Adebayo Simeon Bamire (born 18 January 1959) is a Nigerian academic and professor of agricultural economics who is the 12th substantial Vice Chancellor of Obafemi Awolowo University, Ile-Ife, since 2022. He previously served as deputy vice chancellor academics.

== Early life and education ==
Bamire is from Oyan in Odo-Otin Local Government Area, Osun State, Nigeria. He started his education in Datus Preparatory School, Accra, Ghana and moved to St.

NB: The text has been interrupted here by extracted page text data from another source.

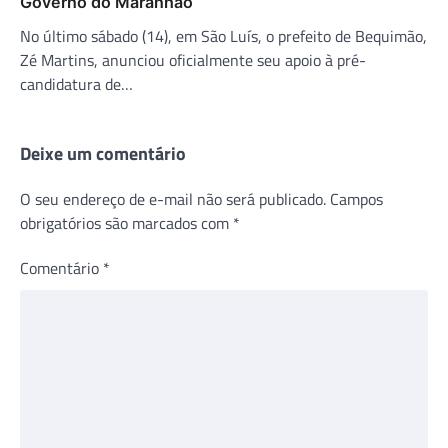
Governo do Maranhão
No último sábado (14), em São Luís, o prefeito de Bequimão,
Zé Martins, anunciou oficialmente seu apoio à pré-
candidatura de…
Deixe um comentário
O seu endereço de e-mail não será publicado.
Campos
obrigatórios são marcados com
*
Comentário
*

Charles’ Grammar School, Osogbo for his secondary school between 1972 - 1976. He was admitted into the then University of Ife (now Obafemi Awolowo University, Ile-Ife) to study agricultural economics in the Faculty of Agriculture where he completed his first, second and third degrees; Bachelor of Agriculture in 1985, M.Phil., in 1992, and PhD in 1999 respectively.

==Academic career ==
Bamire started his academic career in the Department of Agricultural Economics as Assistant lecturer in 1992 and became a Professor in 2008. He was a visiting Scientist at the International Institute of Tropical Agriculture (IITA), Ibadan; the Vice-Dean, Faculty of Agriculture, Obafemi Awolowo University in the 2007/2008 & 2008/2009 academic sessions; the head of the Department of Agricultural Economics for the 2010/2011 academic session and the immediate past dean of the Faculty of Agriculture, Obafemi Awolowo University, Ile-Ife. He also served as the dean between 1 August 2013 and 31 July 2015.

Bamire is a member of the Nigerian Association of Agricultural Economists (NAAE) and Leadership for Environment & Development (LEAD). He is also a member of the Drought Tolerant Maize for Africa Project and Agribenchmark based in Germany.

== Personal life==
Bamire is married to Felicia Bosede Bamire and they have four children.